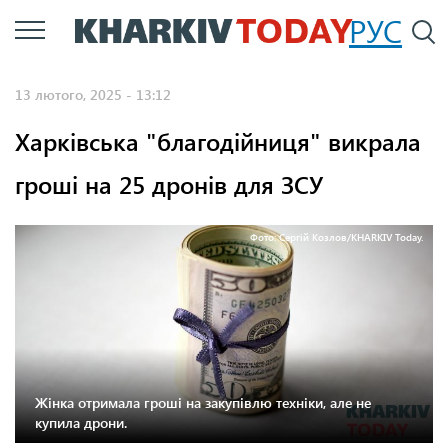
Перейти
РУС
П
до
основного
13 лютого, 2025 - 13:12
вмісту
Харківська "благодійниця" викрала
гроші на 25 дронів для ЗСУ
Фото: Сергій Козлов/KHARKIV Today.
Жінка отримала гроші на закупівлю техніки, але не
купила дрони.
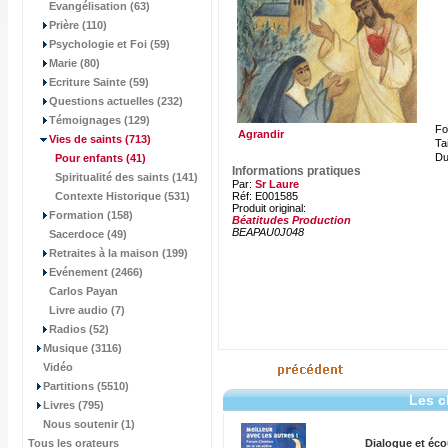
Evangélisation (63)
Prière (110)
Psychologie et Foi (59)
Marie (80)
Ecriture Sainte (59)
Questions actuelles (232)
Témoignages (129)
Fo
Agrandir
Vies de saints
(713)
Tai
Du
Pour enfants
(41)
Informations pratiques
Spiritualité des saints (141)
Par:
Sr Laure
Contexte Historique (531)
Réf: E001585
Produit original:
Formation (158)
Béatitudes Production
BEAPAU0J048
Sacerdoce (49)
Retraites à la maison (199)
Evénement (2466)
Carlos Payan
Livre audio (7)
Radios (52)
Musique (3116)
Vidéo
Partitions (5510)
Les c
Livres (795)
Nous soutenir (1)
Tous les orateurs
Dialogue et éco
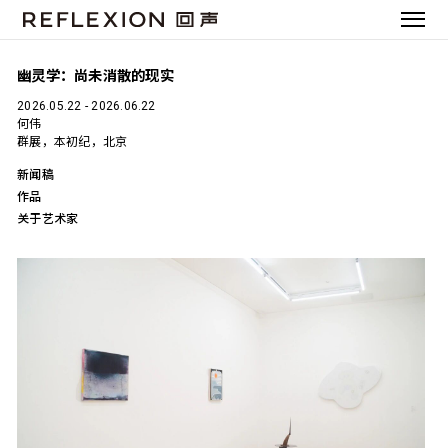
幽灵学：尚未消散的现实
2026.05.22 - 2026.06.22
何伟
群展，本初纪，北京
新闻稿
作品
关于艺术家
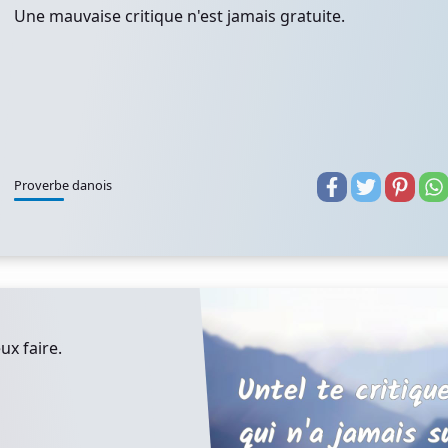
Une mauvaise critique n'est jamais gratuite.
Proverbe danois
ux faire.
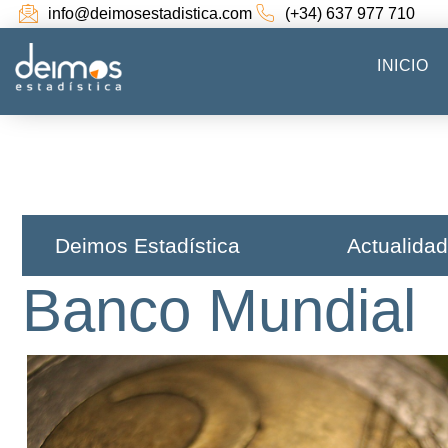
info@deimosestadistica.com
(+34) 637 977 710
INICIO
Deimos Estadística​
Actualidad
Banco Mundial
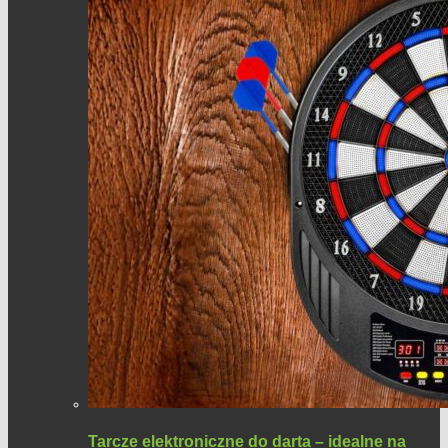
Tarcze elektroniczne do darta – idealne na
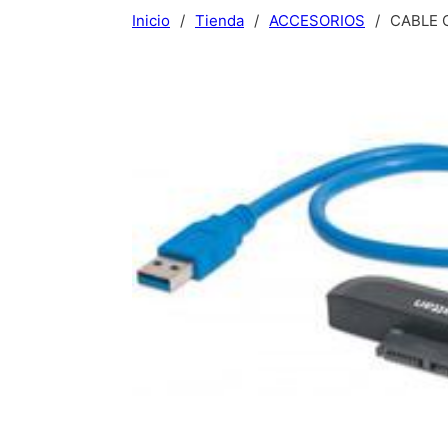
Inicio
/
Tienda
/
ACCESORIOS
/
CABLE 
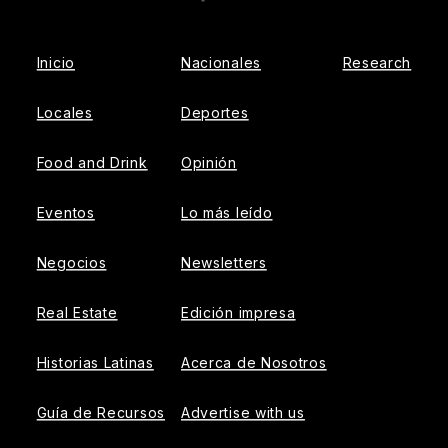
Facebook
Inicio
Nacionales
Research
Locales
Deportes
Food and Drink
Opinión
Eventos
Lo más leído
Negocios
Newsletters
Real Estate
Edición impresa
Historias Latinas
Acerca de Nosotros
Guía de Recursos
Advertise with us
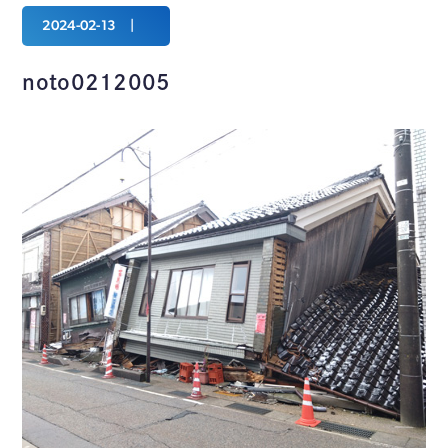
2024-02-13
noto0212005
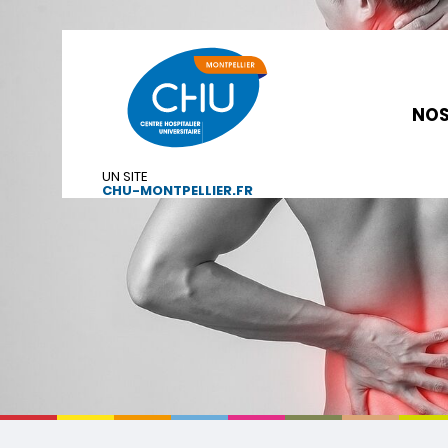
NOS
UN SITE
CHU-MONTPELLIER.FR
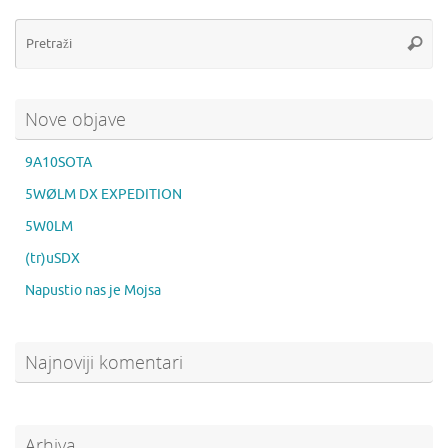
Pr
Pretra
Nove objave
9A10SOTA
5WØLM DX EXPEDITION
5W0LM
(tr)uSDX
Napustio nas je Mojsa
Najnoviji komentari
Arhiva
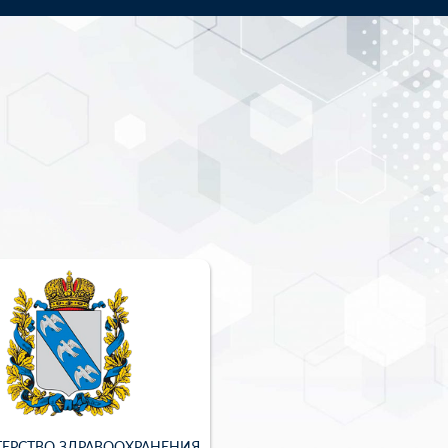
ЕРСТВО ЗДРАВООХРАНЕНИЯ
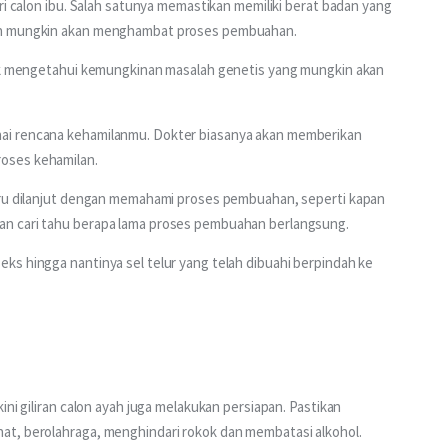
ri calon ibu. Salah satunya memastikan memiliki berat badan yang 
dan mungkin akan menghambat proses pembuahan. 
tuk mengetahui kemungkinan masalah genetis yang mungkin akan 
ai rencana kehamilanmu. Dokter biasanya akan memberikan 
oses kehamilan. 
aru dilanjut dengan memahami proses pembuahan, seperti kapan 
an cari tahu berapa lama proses pembuahan berlangsung.
s hingga nantinya sel telur yang telah dibuahi berpindah ke 
ini giliran calon ayah juga melakukan persiapan. Pastikan 
at, berolahraga, menghindari rokok dan membatasi alkohol. 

Task details: Throughout the data above, copy all lines where the word "pembuahan" is found.

Response box:
dan mungkin akan menghambat proses pembuahan. 
aru dilanjut dengan memahami proses pembuahan, seperti kapan 
an cari tahu berapa lama proses pembuahan berlangsung.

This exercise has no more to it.